Interestingly, low-grade inflammation can also inhibit angiogenesis. For example, TNF-α, a classic inflammatory molecule, can transmit antiangiogenic signals through P53 to inhibit the activity of the Id1 protein (Panta et al., 2017). Trru et al. (2008) used TaqMan low-density arrays and showed that C-reactive protein could indirectly induce the protein expression of Id1 and regulate neovascularization in the inner membrane of vulnerable plaques. Recently, drugs that antagonize Id1 have shown preliminary promise in the treatment of pathological fundus angiogenesis (Wojnarowicz et al., 2019). Therefore, inhibiting Id1 is a good antiangiogenic strategy and may play an important role in the pathological process of atherosclerotic plaque instability.

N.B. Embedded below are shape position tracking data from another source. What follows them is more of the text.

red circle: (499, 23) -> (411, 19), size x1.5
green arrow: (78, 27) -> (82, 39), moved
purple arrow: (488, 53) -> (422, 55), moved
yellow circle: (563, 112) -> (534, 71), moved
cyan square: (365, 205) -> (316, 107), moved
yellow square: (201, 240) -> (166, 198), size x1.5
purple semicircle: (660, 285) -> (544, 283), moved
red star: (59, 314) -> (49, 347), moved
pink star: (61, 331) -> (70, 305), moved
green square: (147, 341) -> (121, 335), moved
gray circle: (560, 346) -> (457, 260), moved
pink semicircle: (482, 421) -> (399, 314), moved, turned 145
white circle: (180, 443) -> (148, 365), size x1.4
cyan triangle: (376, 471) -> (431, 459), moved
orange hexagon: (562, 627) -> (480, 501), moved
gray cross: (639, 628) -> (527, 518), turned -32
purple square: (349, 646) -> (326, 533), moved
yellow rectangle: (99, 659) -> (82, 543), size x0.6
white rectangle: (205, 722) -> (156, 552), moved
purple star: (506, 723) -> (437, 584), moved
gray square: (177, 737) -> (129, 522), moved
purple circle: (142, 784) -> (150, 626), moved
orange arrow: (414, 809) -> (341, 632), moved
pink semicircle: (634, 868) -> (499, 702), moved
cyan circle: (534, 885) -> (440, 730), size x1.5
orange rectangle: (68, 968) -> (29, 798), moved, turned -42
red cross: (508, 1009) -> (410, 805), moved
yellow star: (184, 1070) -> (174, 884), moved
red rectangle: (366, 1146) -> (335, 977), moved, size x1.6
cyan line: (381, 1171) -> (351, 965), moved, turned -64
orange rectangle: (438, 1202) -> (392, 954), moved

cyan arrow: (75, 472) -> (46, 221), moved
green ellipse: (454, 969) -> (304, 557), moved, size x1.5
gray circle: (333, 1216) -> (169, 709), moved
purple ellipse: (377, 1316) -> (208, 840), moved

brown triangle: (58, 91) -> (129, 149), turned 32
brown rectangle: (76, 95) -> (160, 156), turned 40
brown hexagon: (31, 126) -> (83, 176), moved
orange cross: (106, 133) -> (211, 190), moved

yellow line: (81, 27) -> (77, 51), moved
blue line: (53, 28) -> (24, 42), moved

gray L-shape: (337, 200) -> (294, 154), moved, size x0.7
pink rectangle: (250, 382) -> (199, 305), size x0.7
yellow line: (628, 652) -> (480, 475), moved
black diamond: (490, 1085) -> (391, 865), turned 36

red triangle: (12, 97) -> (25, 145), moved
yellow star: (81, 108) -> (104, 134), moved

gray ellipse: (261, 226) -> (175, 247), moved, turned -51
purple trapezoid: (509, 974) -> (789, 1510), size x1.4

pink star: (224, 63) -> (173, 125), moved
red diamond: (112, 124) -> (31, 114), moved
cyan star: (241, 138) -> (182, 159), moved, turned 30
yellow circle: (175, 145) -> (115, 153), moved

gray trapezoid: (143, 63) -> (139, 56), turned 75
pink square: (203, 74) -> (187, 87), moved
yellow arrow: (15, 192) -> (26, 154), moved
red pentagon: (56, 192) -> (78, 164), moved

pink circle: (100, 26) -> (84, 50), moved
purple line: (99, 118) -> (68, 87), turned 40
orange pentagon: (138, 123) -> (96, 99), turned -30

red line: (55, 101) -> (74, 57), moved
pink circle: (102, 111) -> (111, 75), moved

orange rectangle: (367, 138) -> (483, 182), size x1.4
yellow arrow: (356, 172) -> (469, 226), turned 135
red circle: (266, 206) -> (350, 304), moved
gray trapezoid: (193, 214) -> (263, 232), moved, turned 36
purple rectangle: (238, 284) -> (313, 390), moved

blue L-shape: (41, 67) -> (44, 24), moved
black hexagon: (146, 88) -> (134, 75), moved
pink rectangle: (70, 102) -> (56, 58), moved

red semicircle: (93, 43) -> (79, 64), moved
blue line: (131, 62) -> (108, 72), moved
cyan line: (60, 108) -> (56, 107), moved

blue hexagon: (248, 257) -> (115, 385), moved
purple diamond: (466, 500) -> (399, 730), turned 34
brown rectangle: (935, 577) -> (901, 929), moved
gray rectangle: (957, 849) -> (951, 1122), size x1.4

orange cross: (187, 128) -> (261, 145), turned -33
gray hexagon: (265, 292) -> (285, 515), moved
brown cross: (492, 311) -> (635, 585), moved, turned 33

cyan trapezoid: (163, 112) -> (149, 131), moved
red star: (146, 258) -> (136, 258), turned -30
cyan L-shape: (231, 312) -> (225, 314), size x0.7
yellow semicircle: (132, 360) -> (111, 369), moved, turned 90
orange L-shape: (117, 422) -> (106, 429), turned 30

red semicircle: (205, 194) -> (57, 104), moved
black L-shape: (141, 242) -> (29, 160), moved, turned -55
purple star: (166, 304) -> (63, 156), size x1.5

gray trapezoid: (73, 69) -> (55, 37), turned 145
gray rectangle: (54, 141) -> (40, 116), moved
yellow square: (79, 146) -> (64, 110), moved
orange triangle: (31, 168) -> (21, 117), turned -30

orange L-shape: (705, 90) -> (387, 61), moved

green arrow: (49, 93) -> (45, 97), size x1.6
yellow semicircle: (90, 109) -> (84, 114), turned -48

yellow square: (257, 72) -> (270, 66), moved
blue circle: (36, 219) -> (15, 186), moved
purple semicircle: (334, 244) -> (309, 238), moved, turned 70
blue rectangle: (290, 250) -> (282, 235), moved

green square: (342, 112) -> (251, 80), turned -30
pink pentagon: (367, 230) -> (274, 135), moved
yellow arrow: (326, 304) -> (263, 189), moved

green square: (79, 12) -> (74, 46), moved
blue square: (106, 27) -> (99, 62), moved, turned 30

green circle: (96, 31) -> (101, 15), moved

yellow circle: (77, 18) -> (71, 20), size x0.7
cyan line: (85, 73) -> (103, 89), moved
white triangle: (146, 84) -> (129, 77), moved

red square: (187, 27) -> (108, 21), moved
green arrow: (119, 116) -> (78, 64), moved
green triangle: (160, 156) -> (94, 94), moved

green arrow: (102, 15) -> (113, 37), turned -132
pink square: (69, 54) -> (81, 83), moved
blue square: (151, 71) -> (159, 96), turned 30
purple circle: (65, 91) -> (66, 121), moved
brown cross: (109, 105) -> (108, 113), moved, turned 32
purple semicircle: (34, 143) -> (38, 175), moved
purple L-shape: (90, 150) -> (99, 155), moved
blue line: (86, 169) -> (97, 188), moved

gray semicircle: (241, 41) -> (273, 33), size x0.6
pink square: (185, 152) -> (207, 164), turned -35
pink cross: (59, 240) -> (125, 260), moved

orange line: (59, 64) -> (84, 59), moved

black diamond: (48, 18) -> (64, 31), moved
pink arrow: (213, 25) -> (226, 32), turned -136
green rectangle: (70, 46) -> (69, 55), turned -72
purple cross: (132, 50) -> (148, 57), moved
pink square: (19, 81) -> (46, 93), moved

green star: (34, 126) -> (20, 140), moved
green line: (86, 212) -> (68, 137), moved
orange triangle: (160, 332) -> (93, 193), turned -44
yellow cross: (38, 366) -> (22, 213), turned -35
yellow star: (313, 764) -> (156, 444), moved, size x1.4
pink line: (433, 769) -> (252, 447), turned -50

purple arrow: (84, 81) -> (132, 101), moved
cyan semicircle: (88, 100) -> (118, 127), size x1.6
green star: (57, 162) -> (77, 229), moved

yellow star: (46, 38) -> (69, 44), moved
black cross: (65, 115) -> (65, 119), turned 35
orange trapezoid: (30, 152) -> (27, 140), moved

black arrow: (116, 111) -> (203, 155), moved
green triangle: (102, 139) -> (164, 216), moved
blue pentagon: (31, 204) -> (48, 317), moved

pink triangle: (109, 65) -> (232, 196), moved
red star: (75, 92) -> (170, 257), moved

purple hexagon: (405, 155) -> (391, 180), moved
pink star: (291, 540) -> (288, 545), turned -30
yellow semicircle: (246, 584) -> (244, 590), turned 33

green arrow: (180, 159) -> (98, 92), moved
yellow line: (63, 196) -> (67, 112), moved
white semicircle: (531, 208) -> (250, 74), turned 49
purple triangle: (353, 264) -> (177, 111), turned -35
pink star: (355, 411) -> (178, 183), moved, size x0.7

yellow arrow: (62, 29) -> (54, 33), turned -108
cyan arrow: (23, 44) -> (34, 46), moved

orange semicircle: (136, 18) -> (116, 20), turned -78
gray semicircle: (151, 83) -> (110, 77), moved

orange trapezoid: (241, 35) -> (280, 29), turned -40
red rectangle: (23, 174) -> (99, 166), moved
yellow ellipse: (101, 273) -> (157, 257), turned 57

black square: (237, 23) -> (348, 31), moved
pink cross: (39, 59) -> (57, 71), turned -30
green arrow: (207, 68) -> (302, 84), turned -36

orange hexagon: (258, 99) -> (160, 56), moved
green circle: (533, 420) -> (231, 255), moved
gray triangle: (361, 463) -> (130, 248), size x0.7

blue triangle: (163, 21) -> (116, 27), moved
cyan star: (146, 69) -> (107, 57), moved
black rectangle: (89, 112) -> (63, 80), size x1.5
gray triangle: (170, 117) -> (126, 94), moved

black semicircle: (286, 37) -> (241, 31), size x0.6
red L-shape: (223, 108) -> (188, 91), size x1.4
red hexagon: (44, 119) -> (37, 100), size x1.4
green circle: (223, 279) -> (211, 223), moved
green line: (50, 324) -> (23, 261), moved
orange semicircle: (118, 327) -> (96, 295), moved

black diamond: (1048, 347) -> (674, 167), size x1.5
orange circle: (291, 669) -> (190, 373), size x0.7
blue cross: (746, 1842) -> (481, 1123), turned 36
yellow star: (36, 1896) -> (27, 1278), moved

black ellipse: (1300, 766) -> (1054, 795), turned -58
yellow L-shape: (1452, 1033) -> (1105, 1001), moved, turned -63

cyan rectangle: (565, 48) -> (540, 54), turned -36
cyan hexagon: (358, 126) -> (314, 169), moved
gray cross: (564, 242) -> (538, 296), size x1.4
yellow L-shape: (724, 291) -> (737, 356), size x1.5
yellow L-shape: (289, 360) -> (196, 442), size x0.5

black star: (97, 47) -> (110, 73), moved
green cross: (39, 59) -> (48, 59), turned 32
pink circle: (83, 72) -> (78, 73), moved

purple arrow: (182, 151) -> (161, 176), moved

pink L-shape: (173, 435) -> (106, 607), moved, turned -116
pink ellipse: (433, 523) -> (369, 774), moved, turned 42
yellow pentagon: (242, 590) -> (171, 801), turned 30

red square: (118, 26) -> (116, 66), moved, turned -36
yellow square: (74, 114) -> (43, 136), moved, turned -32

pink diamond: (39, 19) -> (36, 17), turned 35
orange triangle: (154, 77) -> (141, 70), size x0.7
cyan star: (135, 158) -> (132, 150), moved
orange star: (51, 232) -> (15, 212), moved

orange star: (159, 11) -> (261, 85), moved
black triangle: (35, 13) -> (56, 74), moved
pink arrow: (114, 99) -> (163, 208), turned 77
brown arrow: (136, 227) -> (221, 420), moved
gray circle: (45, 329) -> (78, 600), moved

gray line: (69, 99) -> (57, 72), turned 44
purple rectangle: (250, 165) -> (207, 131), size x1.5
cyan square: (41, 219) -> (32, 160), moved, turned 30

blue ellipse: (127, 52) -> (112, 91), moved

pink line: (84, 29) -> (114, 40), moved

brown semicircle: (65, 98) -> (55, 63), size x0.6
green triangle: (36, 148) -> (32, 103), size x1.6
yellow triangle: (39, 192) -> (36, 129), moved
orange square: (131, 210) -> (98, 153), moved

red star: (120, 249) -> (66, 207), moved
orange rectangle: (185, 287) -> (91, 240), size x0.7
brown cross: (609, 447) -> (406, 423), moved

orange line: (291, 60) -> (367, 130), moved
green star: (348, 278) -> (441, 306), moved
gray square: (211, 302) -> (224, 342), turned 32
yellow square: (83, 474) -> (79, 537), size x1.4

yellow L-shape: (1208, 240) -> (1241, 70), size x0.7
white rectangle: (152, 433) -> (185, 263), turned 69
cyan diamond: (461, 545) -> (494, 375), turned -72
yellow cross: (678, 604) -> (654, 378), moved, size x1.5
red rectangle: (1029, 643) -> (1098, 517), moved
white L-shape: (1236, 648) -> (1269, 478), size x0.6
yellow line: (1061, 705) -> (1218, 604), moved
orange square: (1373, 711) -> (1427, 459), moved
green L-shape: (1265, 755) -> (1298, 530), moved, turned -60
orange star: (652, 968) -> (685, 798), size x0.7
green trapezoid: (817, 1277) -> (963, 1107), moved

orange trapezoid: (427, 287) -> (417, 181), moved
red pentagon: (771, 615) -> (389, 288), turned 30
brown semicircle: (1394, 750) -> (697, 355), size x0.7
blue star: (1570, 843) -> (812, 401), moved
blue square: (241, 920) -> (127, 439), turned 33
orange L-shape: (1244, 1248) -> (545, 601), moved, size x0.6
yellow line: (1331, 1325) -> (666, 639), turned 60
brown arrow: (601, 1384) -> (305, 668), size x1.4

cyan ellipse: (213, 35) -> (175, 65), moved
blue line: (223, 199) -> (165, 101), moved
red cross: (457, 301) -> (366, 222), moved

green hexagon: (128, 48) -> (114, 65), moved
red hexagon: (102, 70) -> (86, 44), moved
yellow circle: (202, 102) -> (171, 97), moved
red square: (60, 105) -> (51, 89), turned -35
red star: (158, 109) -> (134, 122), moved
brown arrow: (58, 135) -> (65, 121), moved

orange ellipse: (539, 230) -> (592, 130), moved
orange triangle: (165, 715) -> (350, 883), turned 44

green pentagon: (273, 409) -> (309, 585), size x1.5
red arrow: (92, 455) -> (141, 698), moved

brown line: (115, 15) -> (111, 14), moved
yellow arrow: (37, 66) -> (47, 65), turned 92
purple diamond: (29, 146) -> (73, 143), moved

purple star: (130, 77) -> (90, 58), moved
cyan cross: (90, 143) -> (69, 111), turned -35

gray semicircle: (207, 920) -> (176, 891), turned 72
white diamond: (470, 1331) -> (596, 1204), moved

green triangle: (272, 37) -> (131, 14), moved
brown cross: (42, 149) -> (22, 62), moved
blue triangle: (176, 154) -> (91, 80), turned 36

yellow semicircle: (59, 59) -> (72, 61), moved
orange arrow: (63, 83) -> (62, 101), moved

Id1 and Atherosclerotic Plaque

Multiple studies have shown that Id1 is regulated by shear stress and may be an important force-sensitive factor. Zhang et al. (2018) constructed a low oscillation shear stress (OSS) model by ligating the carotid artery in ApoE−/− mice. Different shear stresses have different effects on Id1. Low shear stress (LSS 5 dyn/cm2) induced the continuous expression of Id1, but the effect of low oscillating shear stress (OSS 0.5 + 4 dyn/cm2) on Id1 was affected by time and was finally inhibited after a short activation. After Ni et al. (2010) performed gene microarray analysis, the expression of the Id1 gene in VECs was shown to be regulated by shear stress. However, there has been no further research report on the changes in endothelial function caused by the expression of Id1 under shear stress. In future studies, it will be interesting to determine whether shear stress-induced Id1 changes the functional state of ECs and contributes to subsequent plaque inflammation and instability.

Conclusions

In summary, as a dominant negative regulator, Id1 plays an important role not only in cell growth, development, cell cycle regulation, and tumor generation but also in EndMT, angiogenesis, re-endothelialization after injury, inflammation, and atherosclerosis. Id1 plays an important role in the occurrence and prevention of atherosclerotic plaque and provides a new target for the prevention and treatment of atherosclerosis in the future. However, the current role of Id1 in cardiovascular disease and its mechanism are not yet well understood, and there are still many aspects, such as its role in the formation and development of coronary heart disease and prevention and treatment, that are still unclear, and more research and discussion are needed.